N=1 for a study of the effect of temporal lobectomy on human memory is a large & sufficient sample size. we don't need another HM in human neuroscience. likewise, for many areas of brain research, a single neuropsychological case study, a single lesion in a single monkey's brain, or a single psychophysical experiment on a rarely-occurring genetic variation in human photoreceptor pigments, is a large, necessary, & sufficient sample.
if 1 is a sufficient minimum sample size for some studies, is there also a maximum at the other end of the sampling spectrum? let's talk about BIG DATA.
in episode 27 i reviewed a claim, from a high-profile brain scanning study, that thousands of participants are needed in every brain scanning study if we are to discover brain-behaviour correlations. that is simply wrong, for reasons i discussed before - it's only the number required to replicate that study, not every study, & especially not good, powerful, well-designed studies.
in episode 25 i criticised a study with 1.2 million datapoints on the grounds that a lot of those datapoints were, well, junk. it doesn't matter how big the sample is if the data are junk. better to spend tax dollars on collecting good data.
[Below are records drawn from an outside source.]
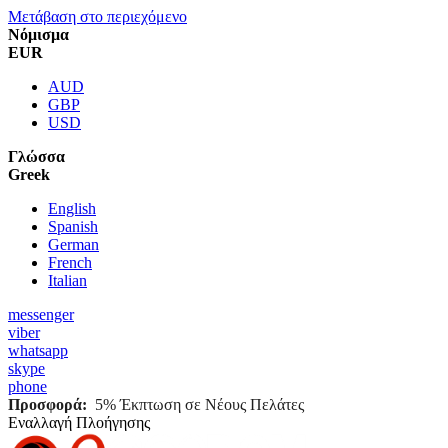
Μετάβαση στο περιεχόμενο
Νόμισμα
EUR
AUD
GBP
USD
Γλώσσα
Greek
English
Spanish
German
French
Italian
messenger
viber
whatsapp
skype
phone
Προσφορά:
5% Έκπτωση σε Νέους Πελάτες
Εναλλαγή Πλοήγησης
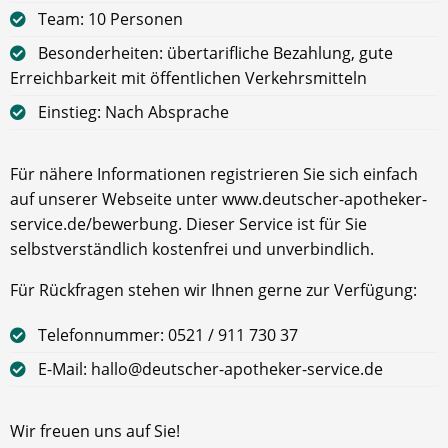
Team: 10 Personen
Besonderheiten: übertarifliche Bezahlung, gute
Erreichbarkeit mit öffentlichen Verkehrsmitteln
Einstieg: Nach Absprache
Für nähere Informationen registrieren Sie sich einfach
auf unserer Webseite unter www.deutscher-apotheker-
service.de/bewerbung. Dieser Service ist für Sie
selbstverständlich kostenfrei und unverbindlich.
Für Rückfragen stehen wir Ihnen gerne zur Verfügung:
Telefonnummer: 0521 / 911 730 37
E-Mail: hallo@deutscher-apotheker-service.de
Wir freuen uns auf Sie!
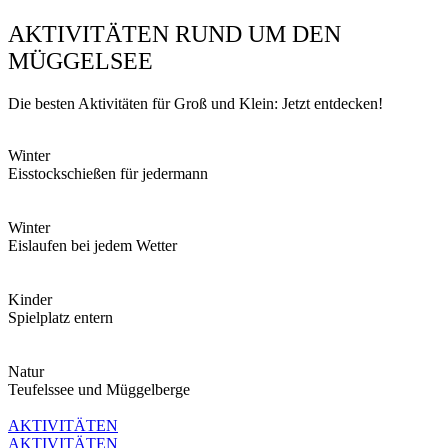
AKTIVITÄTEN RUND UM DEN
MÜGGELSEE
Die besten Aktivitäten für Groß und Klein: Jetzt entdecken!
Winter
Eisstockschießen für jedermann
Winter
Eislaufen bei jedem Wetter
Kinder
Spielplatz entern
Natur
Teufelssee und Müggelberge
AKTIVITÄTEN
AKTIVITÄTEN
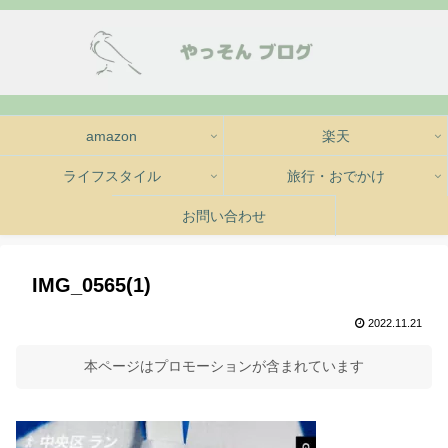
amazon
楽天
ライフスタイル
旅行・おでかけ
お問い合わせ
IMG_0565(1)
2022.11.21
本ページはプロモーションが含まれています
1 is sometimes enough & 1.2 million is sometimes too many. just thinking about these extremes leads me to conclude that the criticism "your sample is small" is meaningless. in the absence of any other justification or evidence, it cannot have any meaningful interpretation.
so what should we do?
well, there is no simple answer, & listening to my statistical essays each month is not going to provide you with it. (but do please keep listening!)
for each study, you need the best-possible design, the best-possible sampling strategy, the best-possible data collection, & the best-possible data analysis. doing the best-possible systematic review & best-possible meta-analysis before or after the study is also not a bad idea, if you have the time - see episode 36.
how to define the best-possible sample? well, this will differ for every study, whether it's a final year undergraduate project, a master's project, a PhD project, or a massive multi-centre study funded by millions & worked on by dozens.
what about effect-size? well, if you know what the effect size for your study is, you don't need to do the study, so save the resources & spend it on discovering important effects that you don't yet know the size of.
what about the minimal effect-size of interest? well, OK, that makes sense to me - given all the other constraints that apply to this study - time, staff, money, participants, resources - what kind of result would be worth putting in the effort to collect those N pieces of evidence?
when students, politicians, journalists or reviewers comment that your sample is small, you just need to ask: how big it should be, why, & who's paying?